Surviving the First Holiday Season After Treatment
I never dreamt you would be gone — fading away from the life I lead. You were part of me for so long — an extension of myself, a home I hoped to leave behind but never failed to cling to. But it’s my first holiday season without you, and in your absence, I fear myself.
I felt myself deflate every year that you crept your way into a yearly array of festive lights and delectable feasts. As the nights grew darker and colder and the world around me grew cheerier, you seemed to siphon every ounce of joy from me. I believed there was no space for you in my life — a life I fought to convince myself was full and light and joyous. I dreamt of every winter before I knew you, savoring the moments of freedom you stole from me.

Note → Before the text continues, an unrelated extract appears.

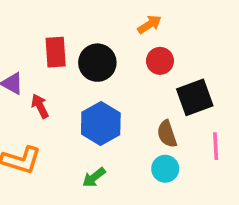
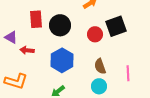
red circle: (160, 61) -> (95, 34), moved
black square: (195, 97) -> (116, 26), moved
red arrow: (40, 106) -> (27, 50), turned -56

But you knew me intimately — the tears I hid behind closed doors, the pain concealed in my bright smile, the days I wished I could leave everything behind. As sleigh bells chimed and carols rang out, you unmasked me bit by bit, forcing me to confront every harsh truth — the constant worries that raced through my mind, the tears that landed on bathroom floors, my desire to feel as light as the falling snow. You knew every secret I had yet to reveal — the terrifying heaping plates, the frequent missed doses, the sadness disguised as contentment. And you promised to free me from every ill, but as the world grew brighter and more joyous, I refused to take your hand because I believed you were destroying me.
I embraced the safety of your presence but despised the way you controlled my every decision. As the holidays drew nearer, I would wish for the simplicity of the past — the days before I knew you. I longed to erase the knowledge of my illness from my mind, to live as I pleased, to believe that my decisions were natural, to allow love to surround me as I denied my self-hatred. You forced me to grasp for an ever-waning sense of control that seemed to overtake me as the holidays drew nearer and nearer. So I pulled away from you, hoping every wintery celebration would distract from my choice to wane away until only my twisted mind remained.
But this first holiday season without you, I fear that your absence will send me spiraling. Day after day, I watch myself slip deeper and deeper into the same perspectives you forced me to change. I persuade myself that without you, I am truly living — then watch helplessly as I deny myself every simple pleasure that makes this season bright. Still, every time I’m tempted by forces that feel far beyond my control, the lessons you taught me ring out — and I fervently attempt to nurture more, enjoy more, live more than any holiday season before.
Despite every moment that left me battling you, during this first holiday season without you, I crave you more than ever before. Life without you is uncertain and terrifying, especially as the pressures of the holidays swell into a frenetic flurry. But thanks to you, I know I possess the strength and courage to confront my deepest fears — and truly enjoy the holiday season for the first time in years.